_ACTION ITEM_
Whenever a line in the material below includes "Alariesto", copy that line.

_INPUT RECORDS_
=== Section Start ===
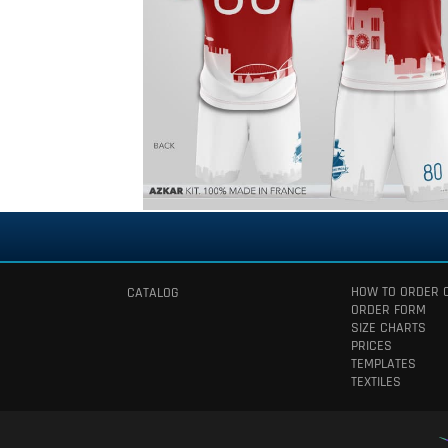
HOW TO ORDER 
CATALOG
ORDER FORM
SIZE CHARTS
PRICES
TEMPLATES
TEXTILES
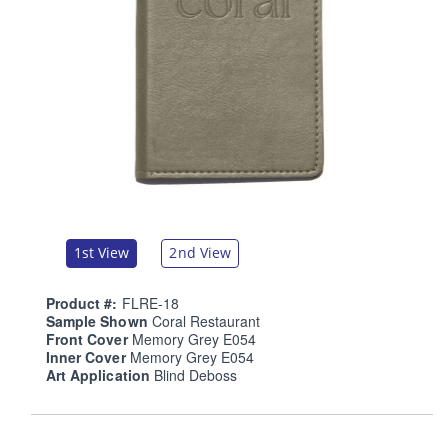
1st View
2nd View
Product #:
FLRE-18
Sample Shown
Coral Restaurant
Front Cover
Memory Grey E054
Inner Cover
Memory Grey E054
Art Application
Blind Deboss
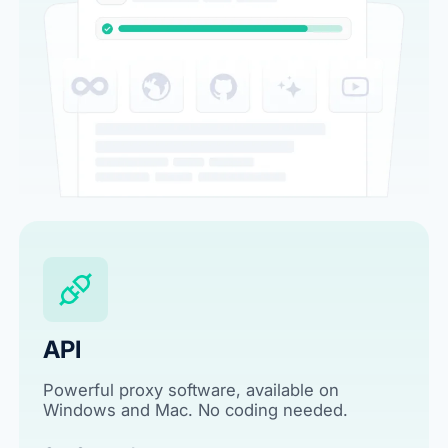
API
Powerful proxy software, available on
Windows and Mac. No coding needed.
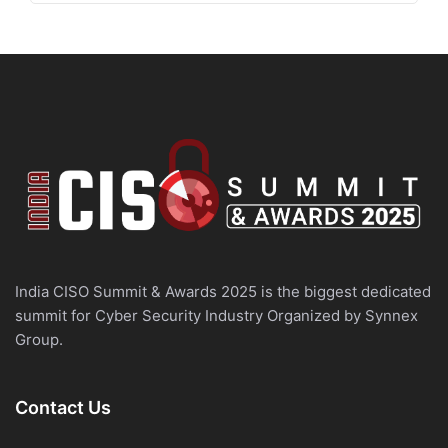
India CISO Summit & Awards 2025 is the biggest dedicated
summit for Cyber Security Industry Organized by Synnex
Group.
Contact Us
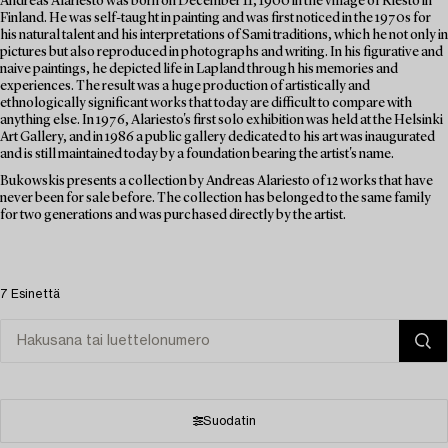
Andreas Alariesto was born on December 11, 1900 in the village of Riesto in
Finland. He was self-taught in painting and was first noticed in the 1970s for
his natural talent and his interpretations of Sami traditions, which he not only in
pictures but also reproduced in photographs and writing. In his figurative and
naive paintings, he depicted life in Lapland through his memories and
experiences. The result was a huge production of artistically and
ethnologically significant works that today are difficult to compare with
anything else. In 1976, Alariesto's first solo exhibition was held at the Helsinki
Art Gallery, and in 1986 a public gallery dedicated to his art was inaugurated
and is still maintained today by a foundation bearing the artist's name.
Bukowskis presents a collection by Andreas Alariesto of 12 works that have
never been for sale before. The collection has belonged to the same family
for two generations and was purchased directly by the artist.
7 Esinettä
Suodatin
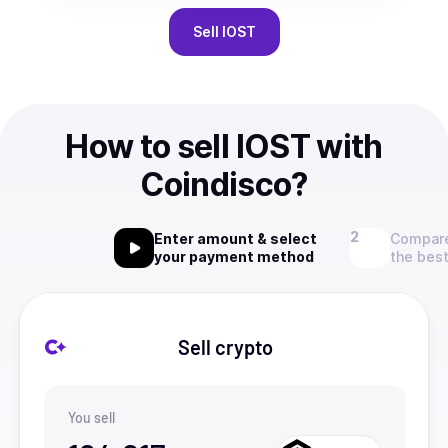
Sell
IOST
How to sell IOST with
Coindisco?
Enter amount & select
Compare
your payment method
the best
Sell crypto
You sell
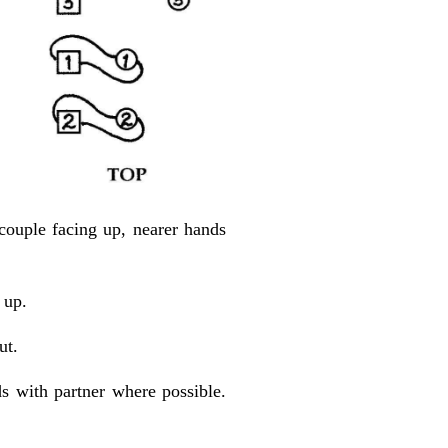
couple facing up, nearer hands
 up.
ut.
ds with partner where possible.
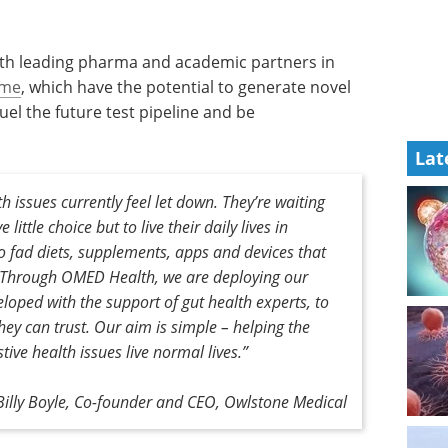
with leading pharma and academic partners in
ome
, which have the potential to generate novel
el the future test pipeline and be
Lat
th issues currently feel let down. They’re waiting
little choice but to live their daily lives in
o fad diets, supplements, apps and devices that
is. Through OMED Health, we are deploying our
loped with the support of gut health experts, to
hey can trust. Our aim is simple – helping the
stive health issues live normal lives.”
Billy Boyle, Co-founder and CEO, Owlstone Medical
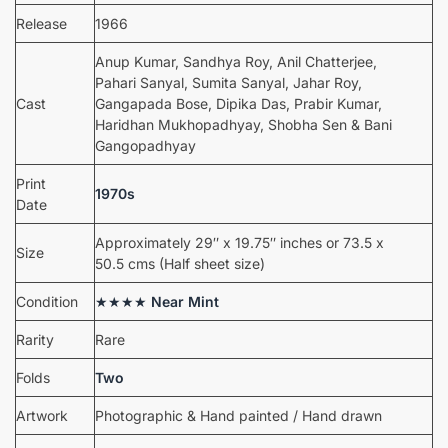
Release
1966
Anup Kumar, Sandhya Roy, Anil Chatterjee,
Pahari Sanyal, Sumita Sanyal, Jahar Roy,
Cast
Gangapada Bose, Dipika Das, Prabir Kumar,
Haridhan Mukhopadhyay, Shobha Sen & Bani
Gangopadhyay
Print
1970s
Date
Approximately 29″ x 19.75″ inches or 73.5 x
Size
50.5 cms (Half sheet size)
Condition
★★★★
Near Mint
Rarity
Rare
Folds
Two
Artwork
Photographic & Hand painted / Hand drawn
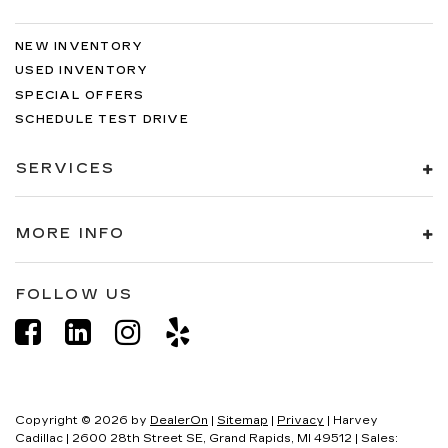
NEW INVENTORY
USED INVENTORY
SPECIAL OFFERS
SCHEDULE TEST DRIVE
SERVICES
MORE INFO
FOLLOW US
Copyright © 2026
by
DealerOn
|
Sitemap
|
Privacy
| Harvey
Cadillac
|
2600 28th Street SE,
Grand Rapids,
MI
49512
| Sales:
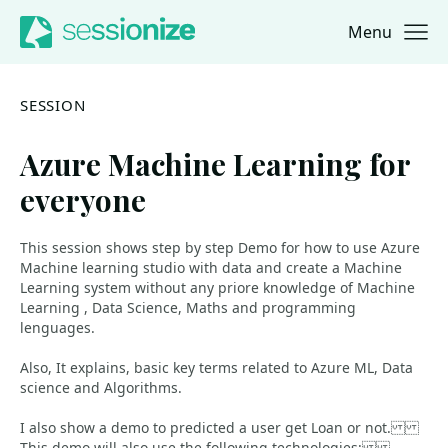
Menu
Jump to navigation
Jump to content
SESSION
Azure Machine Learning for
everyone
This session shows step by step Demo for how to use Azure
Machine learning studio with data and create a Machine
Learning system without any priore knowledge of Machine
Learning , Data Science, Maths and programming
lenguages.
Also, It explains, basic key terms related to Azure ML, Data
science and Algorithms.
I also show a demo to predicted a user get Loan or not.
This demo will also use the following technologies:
=== Section End ===
_WRITTEN ANSWER_
Andreas Alariesto was born on December 11, 1900 in the village of Riesto in
anything else. In 1976, Alariesto's first solo exhibition was held at the Helsinki
Bukowskis presents a collection by Andreas Alariesto of 12 works that have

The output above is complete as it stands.